Government of Nunavut approves increase to Dolphin-Union caribou hunting limits
Sixty-three more tags to be made available for the current harvest season, bringing total to 105
Hunters in the Kitikmeot will now have access to 63 additional Dolphin and Union caribou tags this season after the Government of Nunavut approved a decision to increase their hunting limits.
The decision, made by the Nunavut Wildlife Management Board following a meeting in early December, means that the total allowable harvest of those caribou is now 105, up from 42.
This follows an interim measure put in place in September because of “a recent steep decline in the population,” according to the territorial government.
The previous restriction of 42 tags represented a one-per-cent harvesting rate, based on 2018 population estimates of 4,100.
Historically, the Dolphin-Union caribou numbered between 20,000 and 30,000.

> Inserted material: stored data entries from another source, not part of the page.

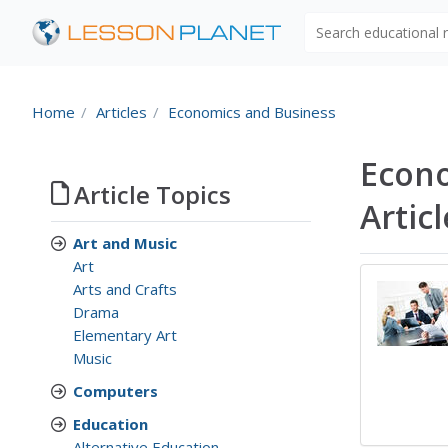
Search educational
Home
Articles
Economics and Business
Econo
Article Topics
Artic
Art and Music
Art
Arts and Crafts
Drama
Elementary Art
Music
Computers
Education
Alternative Education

In 2016, the Committee on the Status of Endangered Wildlife in Canada added the Dolphin and Union caribou herd to the endangered species list.
According to a 2018 management plan, major threats to the herd include icing or freeze-thaw events that affect access to forage; increased insect harassment and a rise in parasites and diseases; mining; roads; and competition from other species.

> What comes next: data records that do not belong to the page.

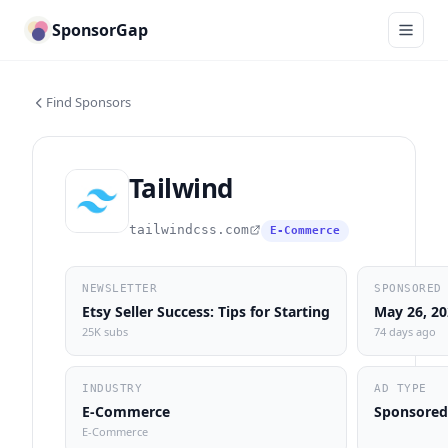
SponsorGap
Find Sponsors
Tailwind
tailwindcss.com
E-Commerce
NEWSLETTER
SPONSORED
Etsy Seller Success: Tips for Starting
May 26, 2
25K subs
74 days ago
INDUSTRY
AD TYPE
E-Commerce
Sponsored
E-Commerce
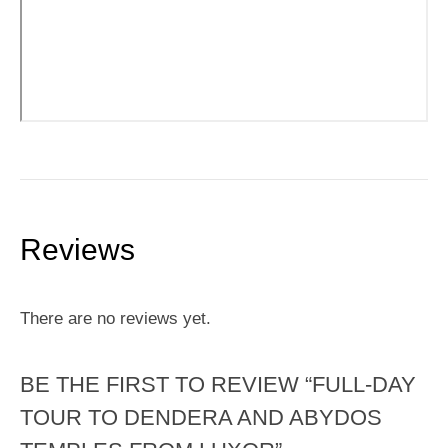
Reviews
There are no reviews yet.
BE THE FIRST TO REVIEW “FULL-DAY
TOUR TO DENDERA AND ABYDOS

Late last year, government scientists were able to conduct a new survey of the population.
While the results of that survey weren’t available during the Nunavut Wildlife Management Board’s meeting in December, the new population estimate of 3,850 animals indicates a slight decline since the 2018 survey.
According to the Department of Environment, a final survey report is expected to be shared with relevant parties within the month. Following that, it will be made public.

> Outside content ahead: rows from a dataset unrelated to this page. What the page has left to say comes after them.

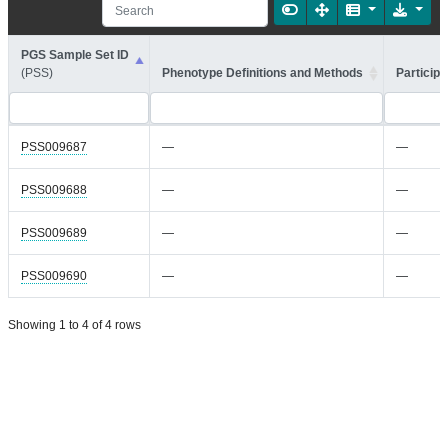
PGS Sample Set ID
(PSS)
Phenotype Definitions and Methods
Participa
PSS009687
—
—
PSS009688
—
—
PSS009689
—
—
PSS009690
—
—
Showing 1 to 4 of 4 rows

The increase to the total allowable harvest has been communicated to co-management partners, including the Kitikmeot Regional Wildlife Board, whose responsibility it is to allocate the additional 63 tags among the hunters and trappers organizations that harvest from the herd.
Those organizations are the Ekaluktutiak Hunters and Trappers Organization, the Kugluktuk Angoniatit Association, the Omingmaktok Hunters and Trappers Organization and the Burnside Hunters and Trappers Association.
While the new total allowable harvest is higher than the 84 animals recommended by the Kitikmeot wildlife board, it still falls short of past harvesting numbers.
According to the Government of Nunavut, roughly 250 to 400 Dolphin-Union caribou were harvested each year between 2015 and 2017.
As before, hunters will need a tag from their local hunters and trappers organization before heading out to hunt.